["OUR HERO."]

A TALE OF THE FRANCO-ENGLISH WAR NINETY YEARS AGO.

By AGNES GIBERNE, Author of "Sun, Moon and Stars," "The Girl at the Dower House," etc.

CHAPTER V.

A MILITARY NURSE.

Colonel Baron might not confess the fact in so many words, but before he had been three days in Paris, he was sorely regretting his own action in taking Roy across the Channel.

Had he admitted that it really was his wife's persistency, overbearing his better judgment, which had settled the matter, he might have been tempted to blame her. But even to himself he did not admit this. Rather than confess that he had been managed by a woman, he preferred to look upon the mistake as entirely his own. Moreover, he was too devoted a husband to condemn openly any fault in his wife. She was, of course, a woman, and as such he would have counted it infra dig. on his part to have been controlled by her; but she was also in his eyes the fairest and most charming woman that ever had lived; and the one thing on earth before which the Colonel's courage failed was the sight of tears in his Harriette's large grey eyes.
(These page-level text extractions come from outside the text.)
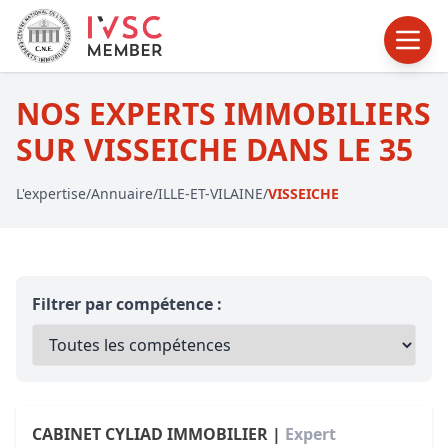
NOS EXPERTS IMMOBILIERS
SUR VISSEICHE DANS LE 35
L'expertise
/
Annuaire
/
ILLE-ET-VILAINE
/
VISSEICHE
Filtrer par compétence :
CABINET CYLIAD IMMOBILIER |
Expert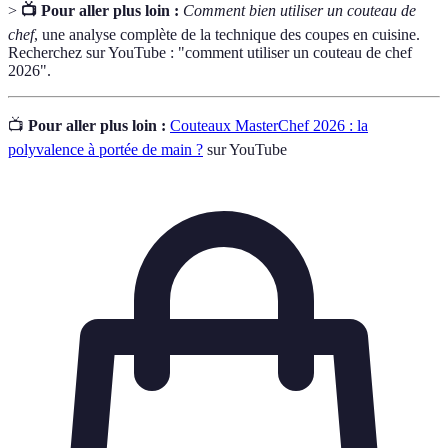
>
📺 Pour aller plus loin :
Comment bien utiliser un couteau de
chef
, une analyse complète de la technique des coupes en cuisine.
Recherchez sur YouTube : "comment utiliser un couteau de chef
2026".
📺
Pour aller plus loin :
Couteaux MasterChef 2026 : la
polyvalence à portée de main ?
sur YouTube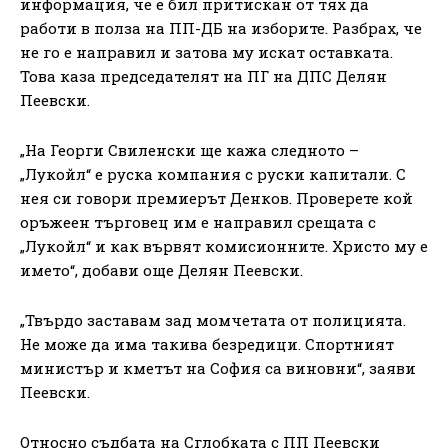
информация, че е бил притискан от тях да
работи в полза на ПП-ДБ на изборите. Разбрах, че
не го е направил и затова му искат оставката.
Това каза председателят на ПГ на ДПС Делян
Пеевски.
„На Георги Свиленски ще кажа следното –
„Лукойл“ е руска компания с руски капитали. С
нея си говори премиерът Денков. Проверете кой
оръжеен търговец им е направил срещата с
„Лукойл“ и как вървят комисионните. Христо му е
името“, добави още Делян Пеевски.
„Твърдо заставам зад момчетата от полицията.
Не може да има такива безредици. Спортният
министър и кметът на София са виновни“, заяви
Пеевски.
Относно съдбата на Сглобката с ПП Пеевски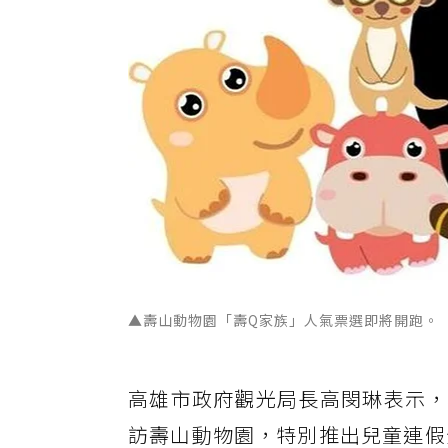
▲壽山動物園「壽Q家族」人氣票選即將開跑。
高雄市政府觀光局長高閔琳表示，為
訪壽山動物園，特別推出兒童連假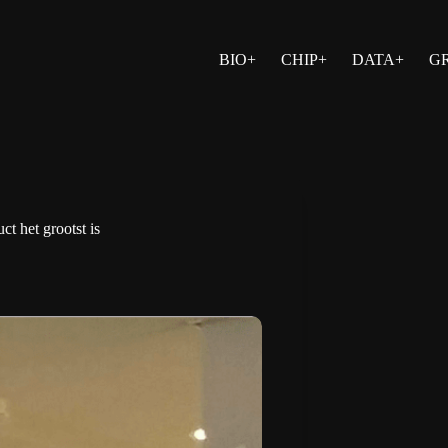
BIO+
CHIP+
DATA+
G
ct het grootst is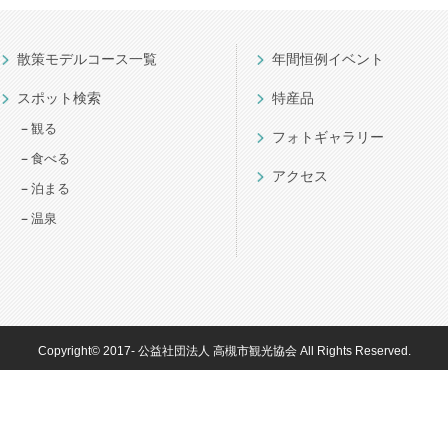
散策モデルコース一覧
年間恒例イベント
スポット検索
特産品
観る
フォトギャラリー
食べる
アクセス
泊まる
温泉
Copyright© 2017- 公益社団法人 高槻市観光協会
All Rights Reserved.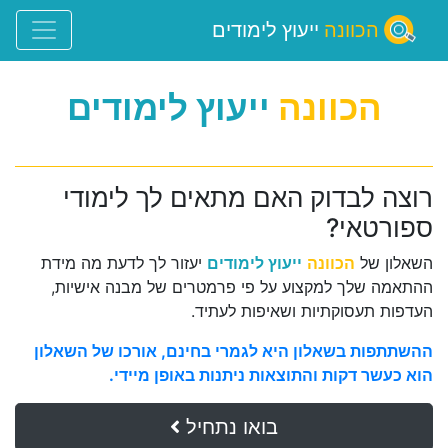
הכוונה
ייעוץ לימודים
הכוונה
ייעוץ לימודים
רוצה לבדוק האם מתאים לך לימודי
ספורטאי?
השאלון של
הכוונה
ייעוץ לימודים
יעזור לך לדעת מה מידת
ההתאמה שלך למקצוע על פי פרמטרים של מבנה אישיות,
העדפות תעסוקתיות ושאיפות לעתיד.
ההשתתפות בשאלון היא לגמרי בחינם, אורכו של השאלון
הוא כעשר דקות והתוצאות ניתנות באופן מיידי.
בואו נתחיל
That they should return home, as at first proposed, by the end of a fortnight, unless they were willing to leave the boy behind, was impossible; and neither of them would for a moment contemplate that idea. No matter how well Roy might get on, he would be a prisoner beyond the fortnight. Small-pox is a disease which "gangs its ain gait," and makes haste for no man's convenience. Even after actual recovery, there would still be need for quarantine.